What is required
Write out the records again exactly and exclude the pictures.

--- Records for this task ---

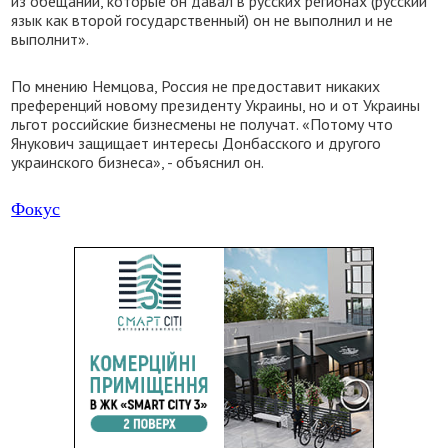
из обещаний, которые он давал в русских регионах (русский
язык как второй государственный) он не выполнил и не
выполнит».
По мнению Немцова, Россия не предоставит никаких
преференций новому президенту Украины, но и от Украины
льгот российские бизнесмены не получат. «Потому что
Янукович защищает интересы Донбасского и другого
украинского бизнеса», - объяснил он.
Фокус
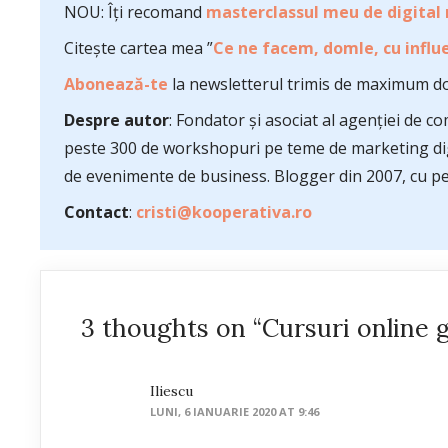
NOU: Îți recomand
masterclassul meu de digital
Citește cartea mea ”
Ce ne facem, domle, cu influe
Abonează-te
la newsletterul trimis de maximum do
Despre autor
: Fondator și asociat al agenției de 
peste 300 de workshopuri pe teme de marketing dig
de evenimente de business. Blogger din 2007, cu pes
Contact
:
cristi@kooperativa.ro
3 thoughts on “Cursuri online 
Iliescu
LUNI, 6 IANUARIE 2020 AT 9:46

---

The answer
из обещаний, которые он давал в русских регионах (русский
язык как второй государственный) он не выполнил и не
выполнит».
По мнению Немцова, Россия не предоставит никаких
преференций новому президенту Украины, но и от Украины
льгот российские бизнесмены не получат. «Потому что
Янукович защищает интересы Донбасского и другого
украинского бизнеса», - объяснил он.
Фокус
NOU: Îți recomand
masterclassul meu de digital
Citește cartea mea ”
Ce ne facem, domle, cu influe
Abonează-te
la newsletterul trimis de maximum do
Despre autor
: Fondator și asociat al agenției de 
peste 300 de workshopuri pe teme de marketing dig
de evenimente de business. Blogger din 2007, cu pes
Contact
:
cristi@kooperativa.ro
3 thoughts on “Cursuri online 
Iliescu
LUNI, 6 IANUARIE 2020 AT 9:46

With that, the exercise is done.